The degradation as well as the development of conscience may be seen amongst us in the midst of our present civilization. It is contrary to the most rudimentary element of conscience to feed upon one’s kind, and cannibal tribes who devour their captives represent the lowest type of humanity; even the dogs of the Arctic voyager will endure the slow agony of starvation for days before their human taskmasters can compel them to eat the flesh of their companions. The well-known naturalist, Mr. W. H. Hudson, states that wolves, when pressed with hunger, will sometimes devour a fellow-wolf; as a rule, however, rapacious animals will starve to death rather than prey upon one of their own kind.
Yet shipwrecked sailors, even of our own English race, have been known to drink the blood and eat the flesh of their own comrades when confronted by starvation.

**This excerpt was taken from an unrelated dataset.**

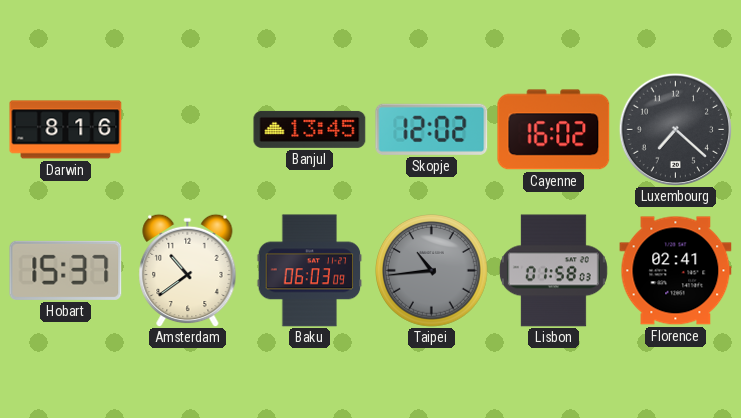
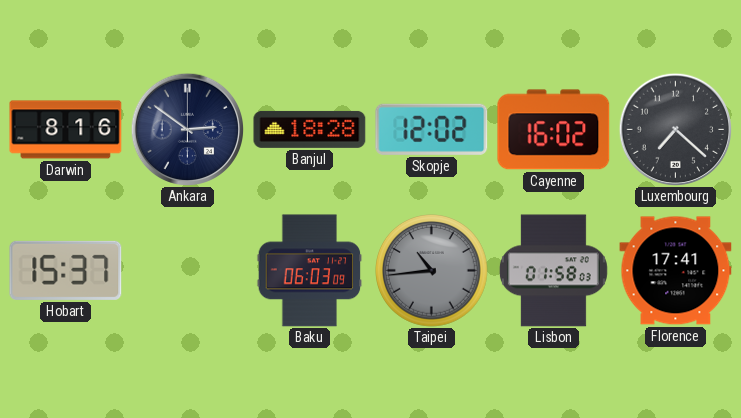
Ankara: none -> 2:51
Banjul: 13:45 -> 18:28
Amsterdam: 10:39 -> none
Florence: 02:41 -> 17:41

We find that intelligence may exist without conscience, but the human type changes to a destructive force when this separation takes place. A lamentable example of the social danger created by the destruction or absence of rudimentary conscience amongst us is shown by the betrayal and murder of the little boy Eccles in Liverpool, for the sake of his clothes, by his two companions of eight and nine years old. There was the deliberate plot to entice him to a pond; the throwing him three times into the water as he scrambled out; the final holding him under water until all struggle had ceased. These facts make a striking, but not unique, object-lesson, showing how intelligence may exist without conscience amongst all our appliances of civilization, and the danger of such separation.
Examples of the social devastation produced by official corruption and business dishonesty are too numerous to be detailed; they are seen in what are called civilized countries—in London, Paris, Rome, and across the ocean. The lack of conscience in public and private transactions creates social misery proportioned to its extent.

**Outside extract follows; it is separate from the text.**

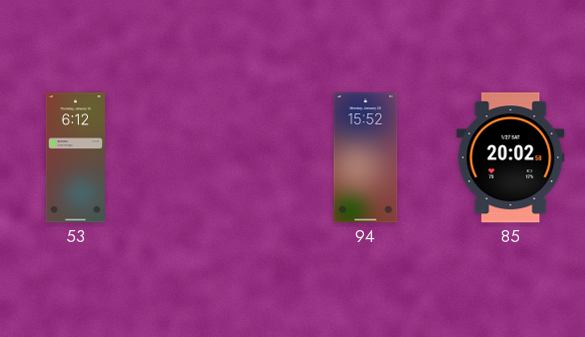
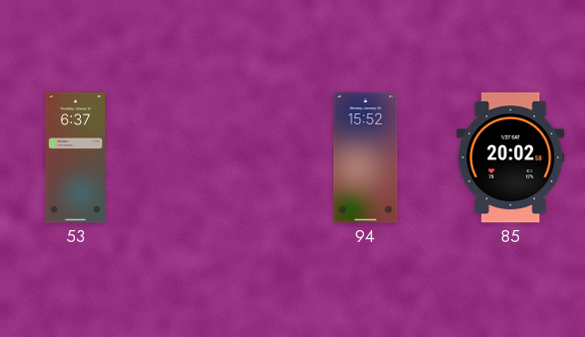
53: 6:12 -> 6:37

Recognising, therefore, that this distinctive principle of conscience is a fact of gradual development, that it grows by the union of the moral with the intellectual elements in our nature, and that the far-reaching consequences for good or evil of vivid or dulled conscience in the individual and the nation are far beyond our power of foresight, a grave responsibility rests upon us in this matter. We are bound to realize that any custom, or method of education, or proposed course of action, that seems to violate the natural instincts of humanity, or is contrary to the present enlightened conscience of any section of our Anglo-American race, demands imperatively the most careful consideration on our part.
CHAPTER II
Conscience in Medicine
Every intelligent member of the medical profession will certainly recognise the special value of human conscience in the profession.
The problems which are involved in the practice of the beneficent art, the absolute reliance which the anxious patient is compelled to place in his physician, the helplessness of the poor, who form so large a majority of those who need medical aid, and who are without the defences of wealth and station, show the need of keen moral sense, as well as intelligence, in those who practise the art of medicine.
The very discoveries of medical science enforce this necessity; for the possibility of abuse in the employment of such beneficent agents as anæsthetics and hypnotism, by incompetent or conscienceless operators, is a very serious fact.
This special responsibility of the medical profession to society is greatly increased by the fact that the training of a very large section of our intelligent youth during the important years of early manhood rests upon them. The moral as well as intellectual influence exerted by those who guide the college, the hospital, the dispensary, and post-graduate classes, will mould the future action of one of the most influential portions of the community—those, viz., on whom the health of the nation chiefly rests.